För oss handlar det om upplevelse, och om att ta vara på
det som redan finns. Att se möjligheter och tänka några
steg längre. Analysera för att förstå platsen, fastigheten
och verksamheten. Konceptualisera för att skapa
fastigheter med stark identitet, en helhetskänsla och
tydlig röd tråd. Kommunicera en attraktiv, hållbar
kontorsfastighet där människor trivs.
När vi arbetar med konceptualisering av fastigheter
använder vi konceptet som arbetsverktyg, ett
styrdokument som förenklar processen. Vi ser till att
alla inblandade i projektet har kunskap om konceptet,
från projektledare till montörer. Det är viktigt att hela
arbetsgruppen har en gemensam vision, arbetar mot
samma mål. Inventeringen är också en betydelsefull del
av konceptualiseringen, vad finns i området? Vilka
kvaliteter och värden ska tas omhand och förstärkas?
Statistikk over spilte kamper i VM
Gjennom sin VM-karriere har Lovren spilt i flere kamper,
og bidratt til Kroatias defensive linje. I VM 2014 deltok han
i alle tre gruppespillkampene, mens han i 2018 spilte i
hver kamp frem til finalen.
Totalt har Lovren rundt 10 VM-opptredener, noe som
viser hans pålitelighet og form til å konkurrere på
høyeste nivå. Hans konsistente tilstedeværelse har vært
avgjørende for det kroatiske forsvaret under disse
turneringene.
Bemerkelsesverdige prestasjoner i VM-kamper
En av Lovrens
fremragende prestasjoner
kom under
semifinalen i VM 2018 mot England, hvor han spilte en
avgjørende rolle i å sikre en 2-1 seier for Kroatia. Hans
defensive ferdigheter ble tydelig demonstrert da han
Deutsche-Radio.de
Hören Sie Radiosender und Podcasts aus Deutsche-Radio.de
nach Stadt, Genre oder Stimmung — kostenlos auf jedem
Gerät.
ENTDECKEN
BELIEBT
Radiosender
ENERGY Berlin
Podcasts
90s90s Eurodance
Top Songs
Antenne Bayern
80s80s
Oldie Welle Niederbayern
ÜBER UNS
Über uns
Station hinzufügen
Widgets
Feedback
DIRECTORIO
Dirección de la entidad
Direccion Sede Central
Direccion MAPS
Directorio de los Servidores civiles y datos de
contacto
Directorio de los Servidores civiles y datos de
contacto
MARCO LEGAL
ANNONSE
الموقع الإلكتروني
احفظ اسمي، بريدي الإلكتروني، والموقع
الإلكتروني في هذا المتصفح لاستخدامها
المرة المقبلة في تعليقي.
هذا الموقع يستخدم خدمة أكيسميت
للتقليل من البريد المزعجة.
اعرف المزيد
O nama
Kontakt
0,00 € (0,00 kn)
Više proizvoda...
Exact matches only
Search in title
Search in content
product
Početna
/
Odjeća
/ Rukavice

→ TASK TO COMPLETE
Keep every word the same and copy out all of the entries.

→ RESPONSE AREA
För oss handlar det om upplevelse, och om att ta vara på
det som redan finns. Att se möjligheter och tänka några
steg längre. Analysera för att förstå platsen, fastigheten
och verksamheten. Konceptualisera för att skapa
fastigheter med stark identitet, en helhetskänsla och
tydlig röd tråd. Kommunicera en attraktiv, hållbar
kontorsfastighet där människor trivs.
När vi arbetar med konceptualisering av fastigheter
använder vi konceptet som arbetsverktyg, ett
styrdokument som förenklar processen. Vi ser till att
alla inblandade i projektet har kunskap om konceptet,
från projektledare till montörer. Det är viktigt att hela
arbetsgruppen har en gemensam vision, arbetar mot
samma mål. Inventeringen är också en betydelsefull del
av konceptualiseringen, vad finns i området? Vilka
kvaliteter och värden ska tas omhand och förstärkas?
Statistikk over spilte kamper i VM
Gjennom sin VM-karriere har Lovren spilt i flere kamper,
og bidratt til Kroatias defensive linje. I VM 2014 deltok han
i alle tre gruppespillkampene, mens han i 2018 spilte i
hver kamp frem til finalen.
Totalt har Lovren rundt 10 VM-opptredener, noe som
viser hans pålitelighet og form til å konkurrere på
høyeste nivå. Hans konsistente tilstedeværelse har vært
avgjørende for det kroatiske forsvaret under disse
turneringene.
Bemerkelsesverdige prestasjoner i VM-kamper
En av Lovrens
fremragende prestasjoner
kom under
semifinalen i VM 2018 mot England, hvor han spilte en
avgjørende rolle i å sikre en 2-1 seier for Kroatia. Hans
defensive ferdigheter ble tydelig demonstrert da han
Deutsche-Radio.de
Hören Sie Radiosender und Podcasts aus Deutsche-Radio.de
nach Stadt, Genre oder Stimmung — kostenlos auf jedem
Gerät.
ENTDECKEN
BELIEBT
Radiosender
ENERGY Berlin
Podcasts
90s90s Eurodance
Top Songs
Antenne Bayern
80s80s
Oldie Welle Niederbayern
ÜBER UNS
Über uns
Station hinzufügen
Widgets
Feedback
DIRECTORIO
Dirección de la entidad
Direccion Sede Central
Direccion MAPS
Directorio de los Servidores civiles y datos de
contacto
Directorio de los Servidores civiles y datos de
contacto
MARCO LEGAL
ANNONSE
الموقع الإلكتروني
احفظ اسمي، بريدي الإلكتروني، والموقع
الإلكتروني في هذا المتصفح لاستخدامها
المرة المقبلة في تعليقي.
هذا الموقع يستخدم خدمة أكيسميت
للتقليل من البريد المزعجة.
اعرف المزيد
O nama
Kontakt
0,00 € (0,00 kn)
Više proizvoda...
Exact matches only
Search in title
Search in content
product
Početna
/
Odjeća
/ Rukavice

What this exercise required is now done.